啓吾に髪をセットしてもらい、皆にカッコイイ僕を見てもらう。啓吾から沢山写真が送られたはずなのだが、当然のように撮影会が始まった。
ここ教室だし、もうすぐ始業式が始まるんだけどなぁ····。
「こういうゆいぴ新鮮だなぁ~。ねぇ、女の子に何か言われなかった?」
「谷川さんたちに『雰囲気違うね』って。あと『カッコイイけど可愛い』って。どっちなんだろう····」
「どっちもだろ。俺らからしたら、可愛いのにカッコよくなっちまったって感じだぞ」
朔が僕の頬を撫でながら言うが、全く意味がわからない。
とりあえず、イイ感じなのは間違いないらしい。が、可愛いからの脱却はなかなか難しいようだ。
そして、空腹で迎えた昼休み。
僕たちは、冬真と猪瀬くんを理科準備室へ呼び出し、お昼を食べながら事件のあらましを話す。集まる人数が増え、この部屋もだんだん狭くなってきた。
2人とも、なんでもっと早く言わなかったんだと怒った。あの場で協力させなかった事にも凄く憤っている。
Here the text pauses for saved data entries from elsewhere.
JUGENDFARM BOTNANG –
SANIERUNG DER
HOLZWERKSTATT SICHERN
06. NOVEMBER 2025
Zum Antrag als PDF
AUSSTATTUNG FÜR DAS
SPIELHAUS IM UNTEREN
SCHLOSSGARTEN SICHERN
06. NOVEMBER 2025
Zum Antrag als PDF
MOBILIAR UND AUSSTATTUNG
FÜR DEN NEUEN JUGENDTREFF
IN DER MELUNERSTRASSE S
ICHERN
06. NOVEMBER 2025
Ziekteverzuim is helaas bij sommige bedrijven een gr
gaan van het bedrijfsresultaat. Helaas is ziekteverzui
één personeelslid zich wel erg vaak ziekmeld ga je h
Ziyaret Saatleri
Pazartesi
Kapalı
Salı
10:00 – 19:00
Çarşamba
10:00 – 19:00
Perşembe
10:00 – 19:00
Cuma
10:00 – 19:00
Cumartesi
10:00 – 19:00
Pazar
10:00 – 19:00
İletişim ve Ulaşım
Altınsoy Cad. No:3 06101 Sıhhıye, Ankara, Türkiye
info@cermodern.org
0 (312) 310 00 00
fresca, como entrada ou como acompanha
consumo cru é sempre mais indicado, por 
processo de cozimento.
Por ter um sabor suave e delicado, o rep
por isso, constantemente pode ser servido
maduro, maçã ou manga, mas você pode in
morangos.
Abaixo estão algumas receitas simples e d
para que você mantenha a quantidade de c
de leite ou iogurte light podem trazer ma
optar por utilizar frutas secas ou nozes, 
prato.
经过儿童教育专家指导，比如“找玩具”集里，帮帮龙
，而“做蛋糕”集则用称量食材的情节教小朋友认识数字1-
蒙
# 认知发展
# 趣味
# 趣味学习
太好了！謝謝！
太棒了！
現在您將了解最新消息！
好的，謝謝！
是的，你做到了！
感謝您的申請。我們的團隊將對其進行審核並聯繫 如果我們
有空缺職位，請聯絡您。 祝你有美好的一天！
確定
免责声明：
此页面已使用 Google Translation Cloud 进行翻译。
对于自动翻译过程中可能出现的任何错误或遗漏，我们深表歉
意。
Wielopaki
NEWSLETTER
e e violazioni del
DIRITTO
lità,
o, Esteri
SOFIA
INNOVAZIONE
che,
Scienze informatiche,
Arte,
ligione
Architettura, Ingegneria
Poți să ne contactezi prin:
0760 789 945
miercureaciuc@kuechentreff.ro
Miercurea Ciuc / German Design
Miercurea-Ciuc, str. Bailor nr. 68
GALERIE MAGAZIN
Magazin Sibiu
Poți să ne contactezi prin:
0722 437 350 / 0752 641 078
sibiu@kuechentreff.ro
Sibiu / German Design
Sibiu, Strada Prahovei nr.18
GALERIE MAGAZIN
「結人がどんな状態かわかんねぇのに、お前らに見せれっかよ」
八千代が言うと、猪瀬くんは納得したが冬真がさらに怒った。
「わかんねぇからこそ人海戦術でもなんでも、早く助けなきゃなんじゃねぇの? お前らの気持ちもわかるけどさ、優先すんのは結人の安全だろ」
「そうなんだけどね、俺らにだって譲れないものがあるんだよ。気持ちはありがたいけど、ゆいぴの彼氏は俺たちだから····。責任を全うしたかったんだよね。全然カッコつかなかったけどさ」
りっくんがそう言って、冬真を宥める。
「融通きかねぇのな。それで結人に何かあって手遅れになったらどうすんだよ」
「まぁ、言い方は良くないけど、今は犯されるだけで済んでるからいいけどさ。本当に危ないよ?」
冬真も猪瀬くんも、本気で僕の事を心配してくれているんだ。なんだか、凄く嬉しいし心強い。
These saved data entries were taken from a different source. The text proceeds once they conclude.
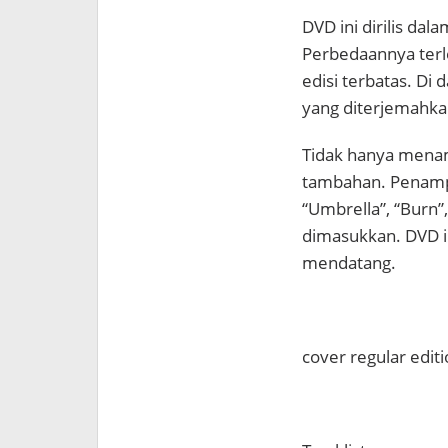
DVD ini dirilis dala
Perbedaannya terl
edisi terbatas. Di 
yang diterjemahkan
Tidak hanya menamp
tambahan. Penamp
“Umbrella”, “Burn”,
dimasukkan. DVD in
mendatang.
cover regular edit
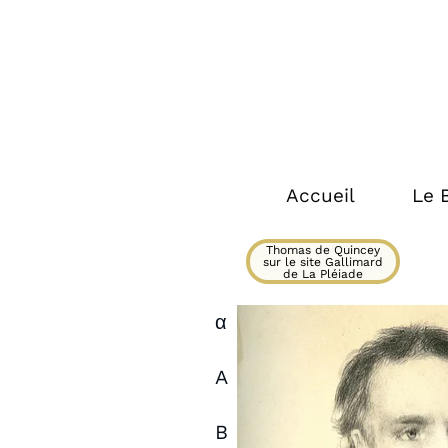
Accueil
Le 
Thomas de Quincey
sur le site Gallimard
de La Pléiade
α
A
B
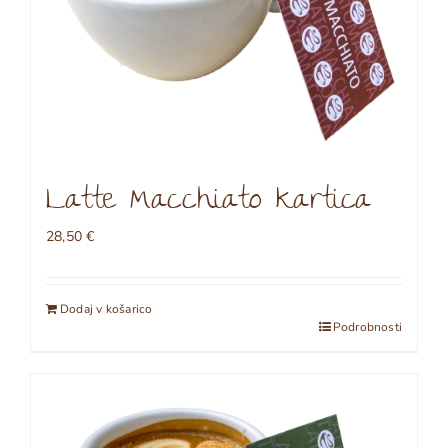
Latte Macchiato kartica
28,50
€
Dodaj v košarico
Podrobnosti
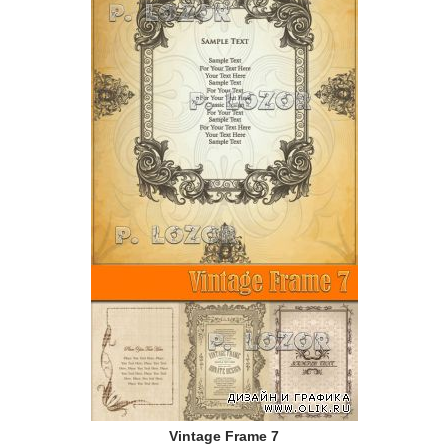
Vintage Frame 7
今回は僕が無事だったからという事で、2人は渋々引き下がってくれた。2人とも、これっぽっちも納得はしていないようだが。
皆は2人の話をしっかりと受け止め、今度何かあった時は頼る事を約束した。まぁ、何も起こらないように、日頃から気をつけるのが大前提なんだけどね。
それからまた数日。僕たちは平穏な日常を過ごしていた。いつもと違うのは、僕が放課後、おばあちゃんのお見舞いへ行くようになった事くらいだ。
そして、夏の暑さが引くところを知らぬ9月の半ば。4限目の終わりに、杉岡先生が教室へ駆け込んできた。
「武居、家から連絡だ」
それは母さんからで、おばあちゃんが危篤だという報せだった。僕が固まっていると、八千代が僕の手を引いてくれた。
「荷物、後で朔が持ってくるってよ。スマホは··持ってんな」
「うん··八千代····おばあちゃんが······」
父さんからメールも来ていて、それを呆然と見ていると、八千代が震える僕の手を握って言った。
「俺も一緒に行ってやっから落ち着け。どこの病院だ」
八千代はタクシーを呼び、僕を連れて急いで病院に向かう。
その間、震えが止まらない僕の手を握り、ずっと肩を抱いてくれていた。時々、頭を撫でて『落ち着け』と耳元で低い声を鳴らしてくれる。すると、心が溶けていくように震えも治まった。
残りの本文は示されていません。